薄毛になるというと、男性に多いというイメージが持たれがちですが、女性の脱毛を起こすという人が増えていて、女性でも脱毛してしまうことに悩んでいる方も多く、現在でもクリニックなどに通っているという方も多いのではないでしょうか。しかし、一概に脱毛症と言ってもさまざまな種類があり、それに合致した治療を行わないとなかなか効果が出ないうえに、女性の男性型脱毛症(FAGA)と、分娩後脱毛症はよく混同されやすいため、注意が必要です。
そもそも、女性と男性では脱毛症のメカニズムが異なってくるのです。男性が発症してしまう脱毛症は、一般的に男性型脱毛症(AGA)と呼ばれていて、これは男性ホルモンが大きく影響しているものですが、女性が発症するものは、男性のAGAと区別するため、「女性の男性型脱毛症(FAGA)」と呼ばれていて、略してFemaleAGAと呼ばれることもあります。男性の場合は、頭頂部やおでこの上あたりから髪が抜け始めていくという特徴がありますが、女性の場合は、髪の毛が全体的にボリュームダウンしていき、薄毛となってしまい頭皮が目立ちがちになるという特徴があります。
この症状の原因として、そもそも男性ホルモンが女性の毛髪の中に入り込んでしまい、抜けやすくなってしまうことにより起こりますが、なぜ男性ホルモンが入り込んでしまうかというと、これは遺伝が多く関係していると言われていて、男性ホルモンを受け入れるためのレセプター(受容体)を持っているかどうかで、髪の抜けやすさが変わりますが、このレセプターは遺伝によってあるか無いかが変わってくるのです。

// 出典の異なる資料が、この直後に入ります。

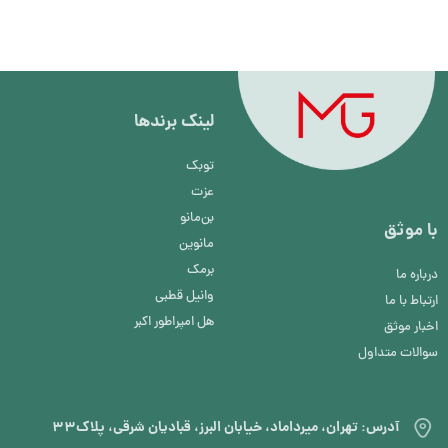
لینک برند‌ها
توبک
عزت
بن‌مانو
با موثق
مانوین
برمک
درباره ما
وانیل قطبی
ارتباط با ما
هل امپراطور اکبر
اخبار موثق
سوالات متداول
آدرس: تهران، میرداماد، خیابان البرز، قبادیان شرقی، پلاک۳۳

近年、働いたりして活躍する女性が増えた事によりストレスを感じる女性が多くなってきたことや、極端な美容志向により激しいダイエットをしてしまい、食生活が不規則になったりして、体のホルモンバランスの崩れで、女性の男性型脱毛症(FAGA)となってしまう人が増えている傾向にあり、体内の女性ホルモンの分泌量が減少し、ホルモンバランスが崩れたり血流不全を起こしてしまい、ヘアサイクルが乱れて薄毛となってしまうのです。
それに対して、分娩後脱毛症とは、妊娠している最中から妊娠後期、出産した後にかけて抜け毛が増えてしまう症状のことを指し、妊娠している間は女性ホルモンの働きが活発となり、エストロゲンの分泌量も増えて、ヘアサイクルが変化していきます。母親の体はお腹の中の子どもに栄養を与えようとして、女性ホルモンの分泌量が増やしますが、出産することで一気にその働きを停止させてしまうため、出産した後に一時的に脱毛してしまうことがあるのです。これは、出産を終えてから、およそ半年から1年ぐらい経つと自然に回復することが多いですが、個人差があり、母体の体力の有無や、高齢出産だった場合などで、回復する速度が変わってきてしまいます。特に高齢出産の場合だと、なかなか完治するのに時間がかかるという場合が多いほか、出産後のストレスなどがひどく体に負担をかけてしまった場合などに、抜け毛が止まらなくなってしまう人も中にはいますが、これは自然に回復するものですので、医師に相談して治療を受けつつ、ゆったりとした心持ちで回復を待つことが重要となってきます。
分娩後脱毛症と、FAGAとの違いは少しわかりにくい部分があるので、もし薄毛に悩んでいる時は、早めに医師に診てもらい、それぞれに適切な治療をすることで、より効率の良い治療が可能となります。女性の薄毛に悩んでいる人は多いですが、最近では治療法も多く開発されていてより治りやすくなっていると言えるので、ゆっくりと治療を続けていくことが大切です。